デジタル化対応、税制改革の焦点に 政府税調が議論再開
政府の税制調査会(首相の諮問機関)は10日、委員を刷新したうえで総会を開いた。中里実会長(東大教授)は任期3年の会長職で3期目に入り、働き方の変化や経済のデジタル化に対応した中長期的な税制のあり方を探る。経済構造が変わるなか、先進国では格差の固定化が問題視されている。税の所得再分配機能の回復が大きなテーマとなりそうだ。

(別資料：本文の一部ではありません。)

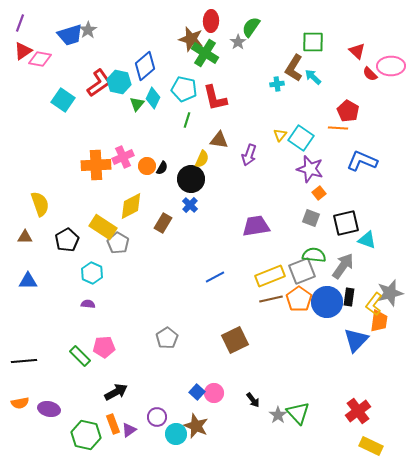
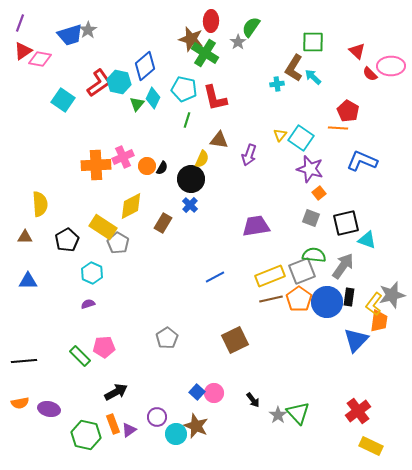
yellow semicircle at (40, 204): rotated 15 degrees clockwise
gray star at (390, 293): moved 2 px right, 2 px down
purple semicircle at (88, 304): rotated 24 degrees counterclockwise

安倍晋三首相は首相官邸で開いた総会で人口減・少子高齢化や経済のデジタル化などを課題にあげ、「経済社会の構造変化にスピード感を持って対応していく必要がある」と語った。その上で「持続的かつ包摂的な経済成長の実現と財政健全化の達成を両立させるため、あるべき税制の具体化に向けた審議を求める」と諮問した。
政府税調は2019年9月に、中期的な税制のあり方を示す中期答申をまとめ、今後は消費税の役割が一層重要になると指摘した。一方で所得を再分配する機能の回復に向けては所得税の控除を縮小したり、資産課税を強化したりすることも論点となる。
デジタル化に対応した法人税の見直しや税務行政の電子化なども課題だ。中里氏は10日の会見で議論のテーマは「その都度考えながらやるのが穏当だ」とした。
税制は中長期的なテーマについて政策提言する政府税調とは別に、具体的な税制改正の内容を決める与党の税制調査会がある。自民税調は甘利明会長のもとで政策提言機能も強化しようとしているが、中里氏は「役割分担はできている」と話した。